MAFLD is a complex metabolic disorder in which the environment and susceptible genes interact. In mainland China, the prevalence of MAFLD varies from 19.18% to 36.41% in regions and provinces, and the prevalence is higher in ethnic minorities. ²⁸ In our study, we assessed the association between SNPs and MAFLD and the effects of SNP–SNP interactions on MAFLD in the western Chinese Han population. Further, we found that SNPs were related to some quantitative traits in MAFLD.

In our study, the PNPLA3 G allele was the potential gene variant correlated with MAFLD, which was to be expected. However, possibly due to insufficient sample size, it was not statistically significant after correcting the p‐value. PNPLA3 rs738409 is a recognized genetic factor associated with MAFLD in various populations ¹³ , ³² , ³³ , ³⁴ and has been confirmed to be associated with the full spectrum of MAFLD. ¹¹ PNPLA3 rs738409 was associated with aspartate aminotransferase (AST) levels, which was consistent with Luca Valenti et al.’s study. ³⁵ Patients with PNPLA3 rs738409 genotype GG had a higher risk of liver damage. The PNPLA3 rs738409 variant was associated with triglyceride accumulation within the liver ³⁶ and was related to lower free cholesterol and triglycerides. ³⁷ In our study, the PNPLA3 rs738409 dominant model was not significantly associated with serum triglyceride concentrations (OR: −0.487, 95% CI: −0.990, 0.017, p: 0.058). This was consistent with Pirazzi et al., who reported that PNPLA3 rs738409 was associated with reduced plasma TG levels in very obese individuals. ³⁸

The TM6SF2 rs58542926 variant was also associated with a reduction in lipids in most VLDL. ³⁷ , ³⁹ PNPLA3 rs738409 and TM6SF2 rs58542926 both contributed to the reduced serum triglyceride levels and the decreased risk of cardiovascular disease. ⁴⁰ , ⁴¹ However, no association of TM6SF2 rs58542926 with MAFLD and lipid metabolism indexes was observed in the present study, probably because the frequency of the TM6SF2 rs58542926 minor allele was too low. The minor allele (T) frequency of TM6SF2 rs58542926 in different studies was highly variable in the Chinese population, ⁴² , ⁴³ so the association with MAFLD is controversial in the Chinese population.

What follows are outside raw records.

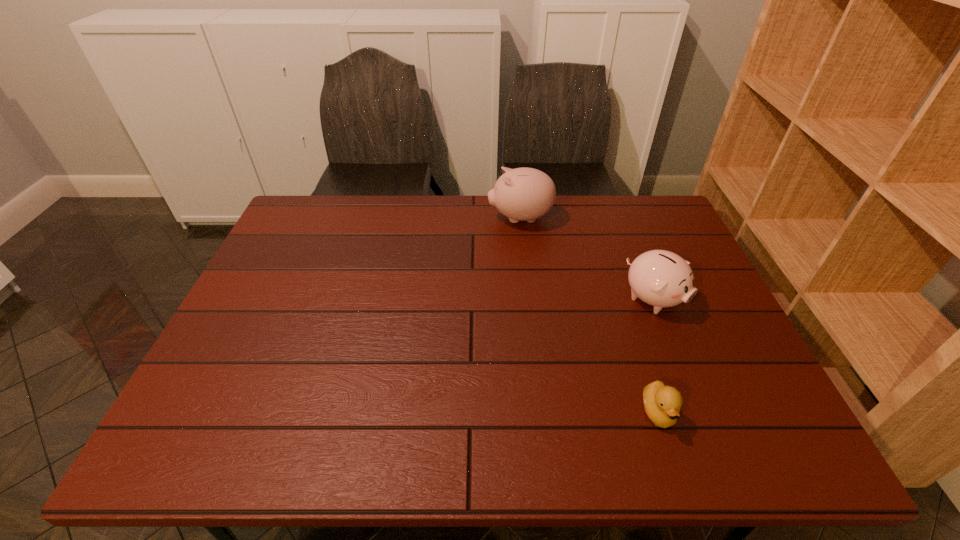 Locate an element on the screen. The image size is (960, 540). free space at the near right corner of the desktop is located at coordinates (744, 429).

Identify the location of free spot between the duckling and the farthest object. This screenshot has height=540, width=960. (589, 315).

At what (x,y) coordinates should I click in order to perform the action: click on free space that is in between the tallest object and the duckling. Please return your answer as a coordinate pair (x, y). The height and width of the screenshot is (540, 960). Looking at the image, I should click on (589, 315).

Identify the location of empty space between the duckling and the taller piggy bank. (589, 315).

This screenshot has width=960, height=540. Find the location of `free space between the shorter piggy bank and the nearest object`. free space between the shorter piggy bank and the nearest object is located at coordinates (656, 356).

Locate an element on the screen. empty space between the shortest object and the second shortest object is located at coordinates (656, 356).

Locate an element on the screen. This screenshot has width=960, height=540. empty location between the leftmost object and the nearer piggy bank is located at coordinates (587, 259).

The width and height of the screenshot is (960, 540). Identify the location of free space between the shorter piggy bank and the farthest object. (587, 259).

Find the location of a particular element. free space between the second tallest object and the leftmost object is located at coordinates (587, 259).

The height and width of the screenshot is (540, 960). Find the location of `free spot between the farther piggy bank and the shorter piggy bank`. free spot between the farther piggy bank and the shorter piggy bank is located at coordinates [x=587, y=259]. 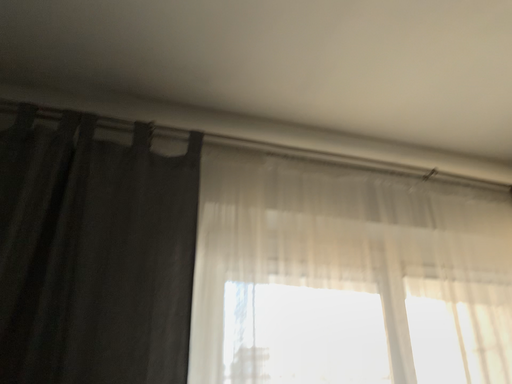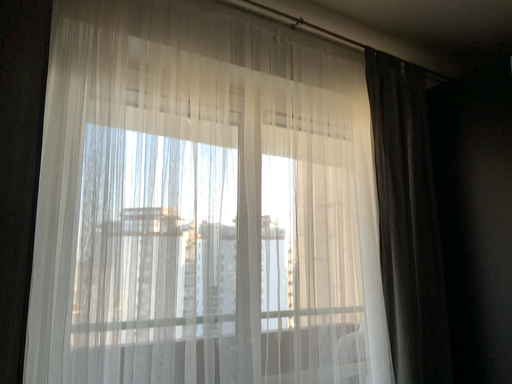 Question: Which way did the camera rotate in the video?

Choices:
 (A) rotated upward
 (B) rotated downward

Answer: (B)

GCKR encodes glucokinase regulatory protein regulating the activity of glucokinase and is involved in de novo lipogenesis. ⁴⁴ GCKR variants were related to glucose levels, insulin resistance, and type 2 diabetes. ¹⁵ And diabetes and fatty liver are often associated. ⁴⁵ Some studies have identified that GCKR rs1260326 and GCKR rs780094 were significantly associated with MAFLD. ¹¹ , ⁴⁶ However, there was no correlation between the GCKR variants and the risk of MAFLD in the study. On the other hand, GCKR rs1260326 and GCKR rs780094 were associated with increased TG levels and reduced serum fasting glucose, which was also found in some studies. ⁴⁷ , ⁴⁸ It was redundant with PNPLA3 rs738409 in the SNP–SNP interaction, as PNPLA3 rs738409 was associated with reduced serum TG concentration.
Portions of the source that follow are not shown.